**Assignment**
Your answer should repeat the entries in full, exactly as given, with no pictures.

··· Extracted information

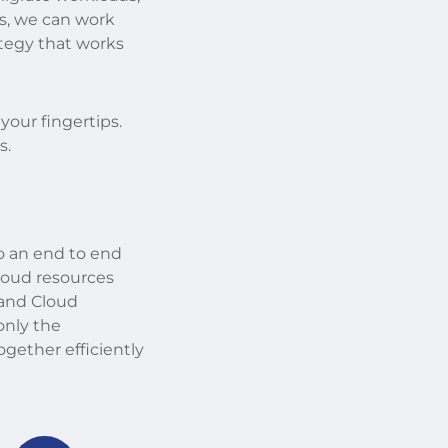
s, we can work
ategy that works
 your fingertips.
s.
o an end to end
Cloud resources
 and Cloud
only the
ether efficiently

······

**Your response**
s, we can work
ategy that works
 your fingertips.
s.
o an end to end
Cloud resources
 and Cloud
only the
ether efficiently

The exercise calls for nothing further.